*** Records provided

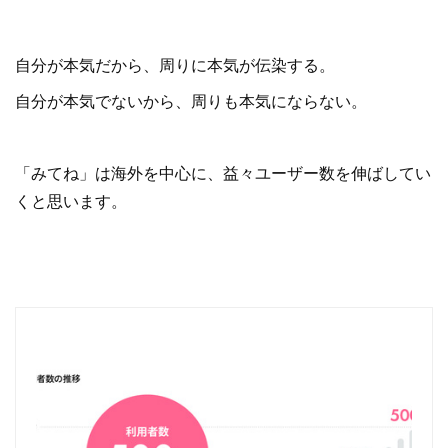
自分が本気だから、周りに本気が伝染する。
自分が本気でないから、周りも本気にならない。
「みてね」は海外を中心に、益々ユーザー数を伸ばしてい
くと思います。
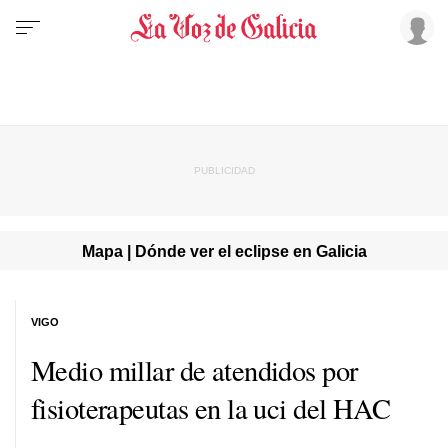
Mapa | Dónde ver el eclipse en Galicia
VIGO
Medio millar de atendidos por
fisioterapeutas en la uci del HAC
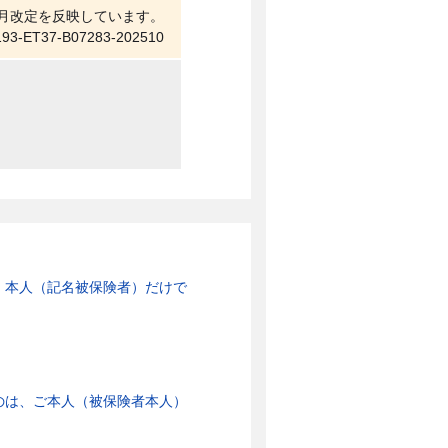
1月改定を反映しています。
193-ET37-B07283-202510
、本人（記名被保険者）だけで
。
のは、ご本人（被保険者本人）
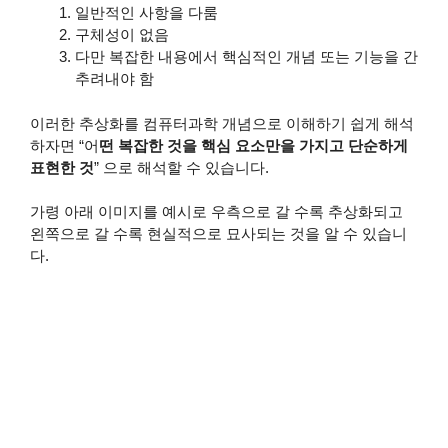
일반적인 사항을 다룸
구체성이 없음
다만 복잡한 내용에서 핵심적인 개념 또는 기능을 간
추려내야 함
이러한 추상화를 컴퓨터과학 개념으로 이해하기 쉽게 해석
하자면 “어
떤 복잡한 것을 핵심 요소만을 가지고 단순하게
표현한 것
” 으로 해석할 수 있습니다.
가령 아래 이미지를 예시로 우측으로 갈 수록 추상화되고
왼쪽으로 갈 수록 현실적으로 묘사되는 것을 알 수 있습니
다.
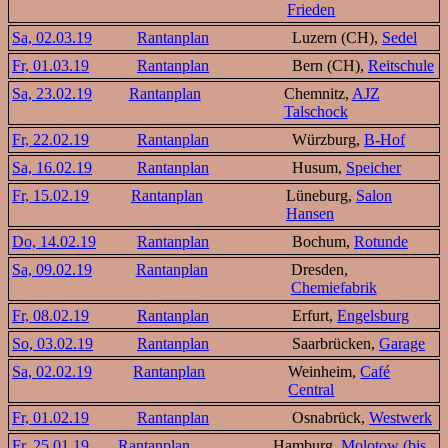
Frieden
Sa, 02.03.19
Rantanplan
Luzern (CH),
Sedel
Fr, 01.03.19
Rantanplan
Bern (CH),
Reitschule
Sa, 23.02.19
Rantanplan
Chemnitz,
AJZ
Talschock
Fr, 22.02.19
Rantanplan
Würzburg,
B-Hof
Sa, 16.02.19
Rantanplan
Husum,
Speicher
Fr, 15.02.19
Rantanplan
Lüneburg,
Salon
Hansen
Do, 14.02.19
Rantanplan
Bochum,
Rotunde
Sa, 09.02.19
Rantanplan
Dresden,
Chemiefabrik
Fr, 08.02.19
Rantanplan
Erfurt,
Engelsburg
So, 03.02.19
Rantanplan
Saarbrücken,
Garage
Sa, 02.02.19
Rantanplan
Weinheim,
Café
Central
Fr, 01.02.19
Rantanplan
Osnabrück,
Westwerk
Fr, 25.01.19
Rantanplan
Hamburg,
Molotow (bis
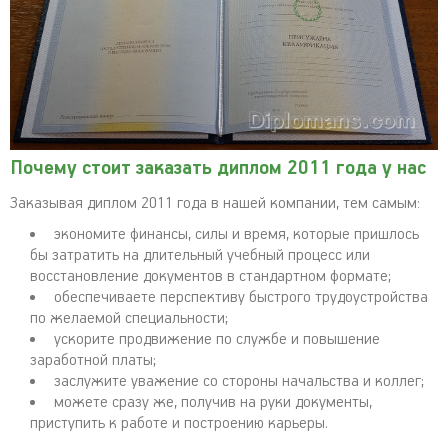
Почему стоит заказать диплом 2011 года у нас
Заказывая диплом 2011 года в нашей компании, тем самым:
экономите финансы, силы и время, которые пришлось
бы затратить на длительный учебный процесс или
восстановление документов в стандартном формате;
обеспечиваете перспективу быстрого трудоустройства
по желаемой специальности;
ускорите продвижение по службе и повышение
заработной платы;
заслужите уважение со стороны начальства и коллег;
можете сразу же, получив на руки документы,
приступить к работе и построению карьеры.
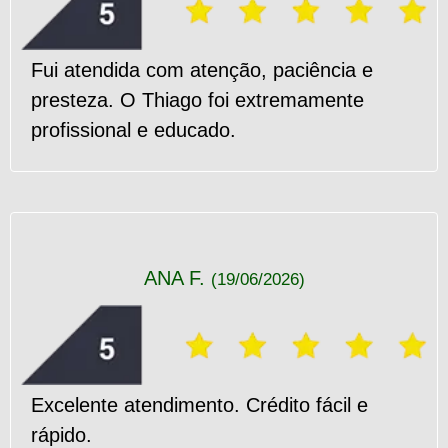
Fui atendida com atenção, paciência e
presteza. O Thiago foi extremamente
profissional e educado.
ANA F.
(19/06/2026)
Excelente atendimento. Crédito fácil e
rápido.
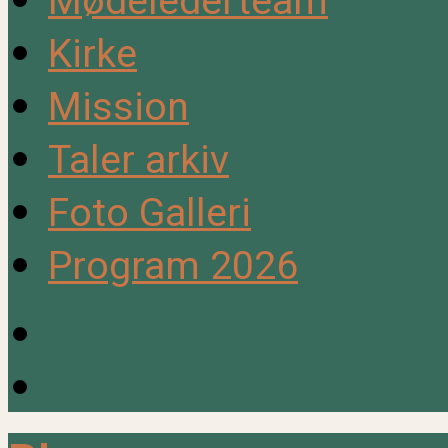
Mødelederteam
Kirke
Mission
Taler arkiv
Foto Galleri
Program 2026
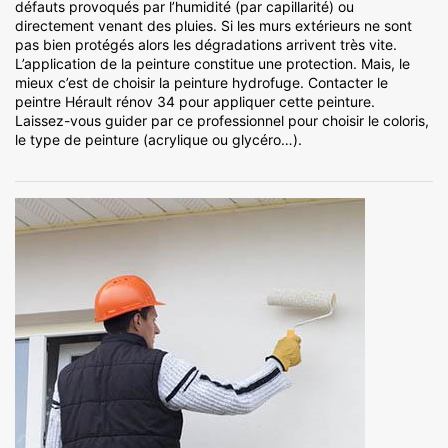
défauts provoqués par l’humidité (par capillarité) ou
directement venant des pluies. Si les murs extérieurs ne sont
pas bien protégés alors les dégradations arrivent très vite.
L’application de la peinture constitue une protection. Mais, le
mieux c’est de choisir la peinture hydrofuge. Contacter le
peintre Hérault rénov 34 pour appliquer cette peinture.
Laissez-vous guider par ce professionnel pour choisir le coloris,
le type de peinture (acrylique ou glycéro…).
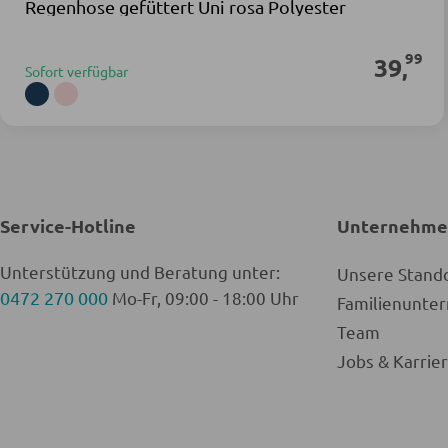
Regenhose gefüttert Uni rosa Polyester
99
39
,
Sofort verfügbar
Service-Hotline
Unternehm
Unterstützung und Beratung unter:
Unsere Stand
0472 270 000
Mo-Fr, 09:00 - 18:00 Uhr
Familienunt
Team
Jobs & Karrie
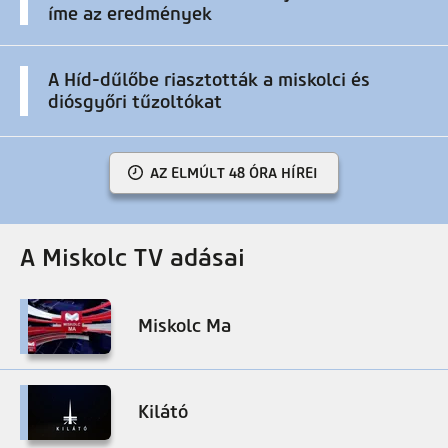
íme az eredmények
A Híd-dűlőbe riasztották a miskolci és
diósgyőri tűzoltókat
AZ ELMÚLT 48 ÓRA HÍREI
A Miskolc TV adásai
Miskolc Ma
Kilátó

******

Try it =>
Leave out the pictures, then reproduce exactly the run of lines from the one that contains "Excelente atendimento. Crédito fácil e" to the final line of the listing above.

Output for this exercise =>
Excelente atendimento. Crédito fácil e
rápido.
Mødelederteam
Kirke
Mission
Taler arkiv
Foto Galleri
Program 2026
défauts provoqués par l’humidité (par capillarité) ou
directement venant des pluies. Si les murs extérieurs ne sont
pas bien protégés alors les dégradations arrivent très vite.
L’application de la peinture constitue une protection. Mais, le
mieux c’est de choisir la peinture hydrofuge. Contacter le
peintre Hérault rénov 34 pour appliquer cette peinture.
Laissez-vous guider par ce professionnel pour choisir le coloris,
le type de peinture (acrylique ou glycéro…).
Regenhose gefüttert Uni rosa Polyester
99
39
,
Sofort verfügbar
Service-Hotline
Unternehm
Unterstützung und Beratung unter:
Unsere Stand
0472 270 000
Mo-Fr, 09:00 - 18:00 Uhr
Familienunt
Team
Jobs & Karrie
íme az eredmények
A Híd-dűlőbe riasztották a miskolci és
diósgyőri tűzoltókat
AZ ELMÚLT 48 ÓRA HÍREI
A Miskolc TV adásai
Miskolc Ma
Kilátó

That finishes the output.